L’assimilation de la bonne société berli­noise à un théâtre de mar­i­on­nettes ne doit pas laiss­er accroire que la dis­tan­ci­a­tion de Haus­ner – qui est con­sub­stantielle à une focal­i­sa­tion sur le détail con­fi­nant au fétichisme – soit totale­ment inapte à l’empathie. Trop sub­tile pour s’abaisser à tir­er des ficelles, l’Autrichienne laisse les con­ven­tions sociales de l’époque agir sur ce micro­cosme comme un révéla­teur, notam­ment Hein­rich, qui ne tarde pas à se ridi­culis­er avec ses propo­si­tions de sui­cide à deux, régulière­ment déclinées par les femmes sur lesquelles il a jeté son dévolu. Dans un ouvrage pionnier[ref]Michael Löwy et Robert Sayre, Révolte et mélan­col­ie : Le roman­tisme à con­tre-courant de la moder­nité, Payot/Critique de la poli­tique, 1992.[/ref], Michaël Lowy et Robert Sayre ont mon­tré que le roman­tisme, s’il est une cri­tique exis­ten­tielle de la moder­nité cap­i­tal­iste, n’est pas néces­saire­ment por­teur de solu­tions éman­ci­patri­ces. Il est lois­i­ble de voir en Hein­rich von Kleist, en butte à la médi­ocrité de son temps, un réac­tion­naire qui n’avait à offrir que la mort comme échap­pa­toire à un monde en cours de réi­fi­ca­tion. Cette lec­ture, Haus­ner l’encourage grâce à l’écart qu’elle parvient à instau­r­er chez Kleist entre le sérieux papal de ses for­mu­la­tions et l’in­con­gruité même de son pro­jet (« Voulez-vous mourir avec moi ? »). Si prompt à con­damn­er ses sem­blables, celui-ci s’illusionne autant qu’eux sur sa sup­posée lib­erté. Ce sont les dia­logues, volon­taire­ment sur-écrits au point d’en devenir absur­des, qui font souf­fler un bur­lesque inédit dans ce monde corseté, où le per­son­nage le plus bien­veil­lant (et par ailleurs réformiste) s’avère être aus­si le plus falot, celui du mari d’Henriette qui, elle, mul­ti­plie les valses-hési­ta­tions, jusqu’à pren­dre l’ultime déci­sion.

Un formalisme étouffant

Dire que l’on a ri serait toute­fois très exagéré. L’am­biguïté cul­tivée par Haus­ner n’empêche pas cette « comédie roman­tique » d’une légèreté toute rel­a­tive de finir par ploy­er sous le poids de son dis­posi­tif cade­nassé, où les cadres ciselés s’enchaînent comme une suc­ces­sion de natures mortes (y com­pris pour les scènes d’extérieurs, ren­forçant l’idée d’un huis clos).

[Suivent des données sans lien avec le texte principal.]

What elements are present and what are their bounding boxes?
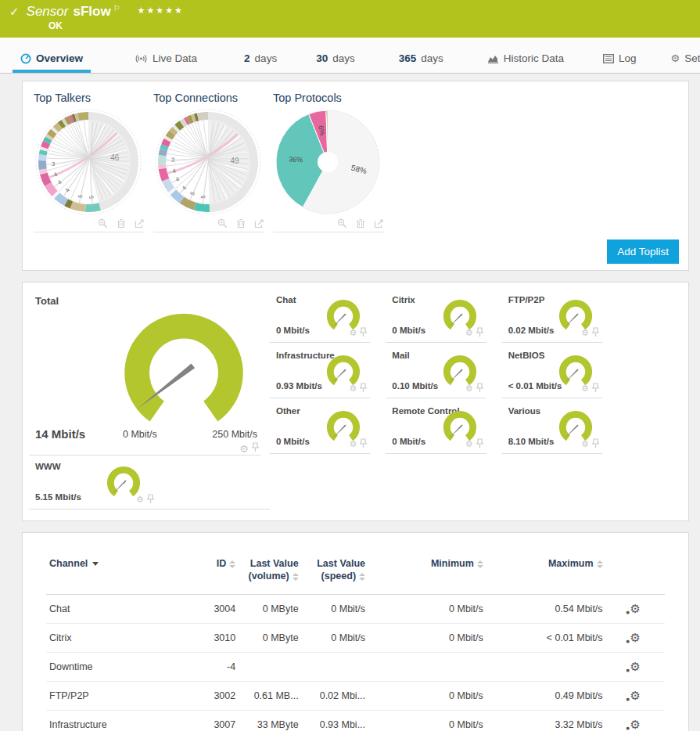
delete-icon[interactable]	[117, 218, 126, 229]
gear-icon[interactable]: ⚙	[581, 384, 589, 394]
col-label: Channel	[49, 558, 88, 569]
gear-icon[interactable]: ⚙	[349, 384, 357, 394]
delete-icon[interactable]	[356, 218, 365, 229]
cell-last-value-speed: 0 Mbit/s	[302, 595, 368, 624]
col-header-channel[interactable]: Channel	[46, 552, 172, 595]
broadcast-icon	[135, 53, 148, 64]
col-header-last-value-volume[interactable]: Last Value (volume)	[239, 552, 301, 595]
gauge-value: 8.10 Mbit/s	[508, 437, 555, 446]
gauge-cell-infrastructure: Infrastructure 0.93 Mbit/s ⚙	[270, 344, 386, 400]
channel-settings-gear-icon[interactable]: ⚙	[630, 602, 641, 616]
divider	[502, 398, 602, 398]
pin-icon[interactable]	[360, 438, 367, 450]
gear-icon[interactable]: ⚙	[349, 439, 357, 449]
pin-icon[interactable]	[476, 327, 483, 339]
tab-settings[interactable]: ⚙Settings	[668, 47, 700, 73]
cell-maximum: 3.32 Mbit/s	[486, 711, 606, 731]
table-row: Citrix 3010 0 MByte 0 Mbit/s 0 Mbit/s < …	[46, 624, 665, 653]
zoom-icon[interactable]	[98, 218, 108, 229]
pin-icon[interactable]	[476, 438, 483, 450]
col-header-minimum[interactable]: Minimum	[368, 552, 486, 595]
tab-log[interactable]: Log	[600, 47, 640, 73]
add-toplist-button[interactable]: Add Toplist	[607, 239, 679, 264]
gear-icon[interactable]: ⚙	[465, 328, 473, 338]
cell-id: 3010	[172, 624, 239, 653]
pin-icon[interactable]	[592, 438, 599, 450]
col-header-id[interactable]: ID	[172, 552, 239, 595]
donut-chart[interactable]: 58%36%6%	[273, 107, 382, 217]
table-row: FTP/P2P 3002 0.61 MB... 0.02 Mbi... 0 Mb…	[46, 682, 665, 711]
gear-icon[interactable]: ⚙	[465, 439, 473, 449]
tab-bar: OverviewLive Data2days30days365daysHisto…	[0, 38, 700, 74]
cell-minimum	[368, 653, 486, 682]
pin-icon[interactable]	[360, 327, 367, 339]
zoom-icon[interactable]	[217, 218, 228, 229]
cell-channel[interactable]: Downtime	[46, 653, 172, 682]
gear-icon[interactable]: ⚙	[239, 443, 249, 455]
edit-icon[interactable]	[374, 218, 384, 229]
col-label: Last Value	[317, 558, 365, 569]
cell-last-value-volume	[239, 653, 301, 682]
chord-chart[interactable]: 49554443	[153, 107, 263, 217]
cell-minimum: 0 Mbit/s	[368, 624, 486, 653]
pin-icon[interactable]	[147, 494, 154, 506]
gauge-toolbar: ⚙	[581, 383, 599, 394]
tab-30-days[interactable]: 30days	[313, 47, 358, 73]
edit-icon[interactable]	[254, 218, 264, 229]
cell-last-value-speed: 0.93 Mbi...	[302, 711, 368, 731]
cell-channel[interactable]: FTP/P2P	[46, 682, 172, 711]
edit-icon[interactable]	[135, 218, 145, 229]
cell-last-value-speed: 0 Mbit/s	[302, 624, 368, 653]
gear-icon[interactable]: ⚙	[136, 495, 144, 505]
pin-icon[interactable]	[592, 327, 599, 339]
col-header-actions	[606, 552, 665, 595]
zoom-icon[interactable]	[337, 218, 347, 229]
tab-2-days[interactable]: 2days	[241, 47, 280, 73]
tab-overview[interactable]: Overview	[17, 47, 86, 73]
gear-icon[interactable]: ⚙	[349, 328, 357, 338]
gauge-value: 0 Mbit/s	[392, 437, 425, 446]
svg-text:46: 46	[110, 153, 120, 162]
cell-channel[interactable]: Citrix	[46, 624, 172, 653]
cell-channel[interactable]: Infrastructure	[46, 711, 172, 731]
col-header-maximum[interactable]: Maximum	[486, 552, 606, 595]
toplist-charts-row: Top Talkers 46554443 Top Connections 495…	[34, 92, 677, 232]
pin-icon[interactable]	[592, 383, 599, 394]
channel-settings-gear-icon[interactable]: ⚙	[630, 631, 641, 645]
chord-chart[interactable]: 46554443	[34, 107, 143, 217]
channel-settings-gear-icon[interactable]: ⚙	[630, 689, 641, 703]
gauge-cell-chat: Chat 0 Mbit/s ⚙	[270, 289, 386, 344]
svg-text:3: 3	[52, 160, 56, 167]
gauge-cell-www: WWW 5.15 Mbit/s ⚙	[29, 456, 270, 511]
divider	[386, 342, 486, 343]
cell-id: 3007	[172, 711, 239, 731]
tab-live-data[interactable]: Live Data	[131, 47, 200, 73]
cell-channel[interactable]: Chat	[46, 595, 172, 624]
flag-icon[interactable]: ⚐	[113, 4, 120, 13]
tab-historic-data[interactable]: Historic Data	[484, 47, 567, 73]
gauge-toolbar: ⚙	[465, 383, 483, 394]
pin-icon[interactable]	[360, 383, 367, 394]
gear-icon[interactable]: ⚙	[465, 384, 473, 394]
pin-icon[interactable]	[476, 383, 483, 394]
tab-number: 365	[399, 52, 417, 64]
toplist-title: Top Protocols	[273, 92, 390, 104]
gauge-icon	[20, 53, 31, 64]
tab-label: Historic Data	[504, 52, 564, 64]
gear-icon[interactable]: ⚙	[581, 328, 589, 338]
priority-stars[interactable]: ★★★★★	[138, 5, 184, 16]
col-header-last-value-speed[interactable]: Last Value (speed)	[302, 552, 368, 595]
delete-icon[interactable]	[236, 218, 246, 229]
channel-settings-gear-icon[interactable]: ⚙	[630, 718, 641, 731]
gauge-toolbar: ⚙	[465, 438, 483, 450]
col-label: (volume)	[249, 571, 289, 582]
gauge-value: 5.15 Mbit/s	[35, 492, 81, 502]
svg-text:5: 5	[88, 195, 95, 199]
tab-label: Live Data	[153, 52, 197, 64]
tab-365-days[interactable]: 365days	[396, 47, 447, 73]
pin-icon[interactable]	[252, 442, 259, 455]
channel-settings-gear-icon[interactable]: ⚙	[630, 660, 641, 674]
gear-icon[interactable]: ⚙	[581, 439, 589, 449]
gauge-scale-max: 250 Mbit/s	[212, 429, 257, 440]
cell-minimum: 0 Mbit/s	[368, 682, 486, 711]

C’est la lim­ite de ce for­mal­isme esthé­tique qui, à trop vouloir flat­ter l’œil et l’intelligence du spec­ta­teur, peine à émou­voir. Mal­gré sa retenue man­i­feste, Amour fou est rat­trapé en per­ma­nence par la haute opin­ion de lui-même dans laque­lle sem­ble se tenir ce ciné­ma aux pré­ten­tions con­sid­érables, qui puise dans la lit­téra­ture et la pein­ture de maîtres[ref]Vermeer est cité comme une influ­ence majeure de l’identité visuelle d’Amour fou.[/ref] la légitim­ité de ses visées artis­tiques, par manque de con­fi­ance dans un geste pure­ment ciné­matographique. Celui-là même dans lequel croit quelqu’un comme Arnaud des Pal­lières lorsqu’il porte à l’écran Michael Kohlhaas, du même Kleist. La com­para­i­son vaut ce qu’elle vaut – Haus­ner n’adapte pas à pro­pre­ment par­ler un texte du poète et dra­maturge alle­mand –, mais il est dif­fi­cile de ne pas repenser ici à l’ample res­pi­ra­tion de ce film pour­tant si dépouil­lé, où vis­ages et corps ont la minéral­ité de la roche et les gestes une sorte de langueur amoureuse, y com­pris au moment de don­ner et de recevoir la mort. Dans Amour fou, la rigid­ité qua­si-cadavérique des pro­tag­o­nistes leur dénie jusqu’à la pos­si­bil­ité même du désir (de vie, de mort). Pris­on­niers d’un réc­it beau­coup plus sous con­trôle qu’il n’y paraît, ils ne sont que les fig­ures abstraites d’un fatum qui, en fin de compte, à peu à voir avec la déter­mi­na­tion de Kleist à se tuer, seul ou de préférence accom­pa­g­né.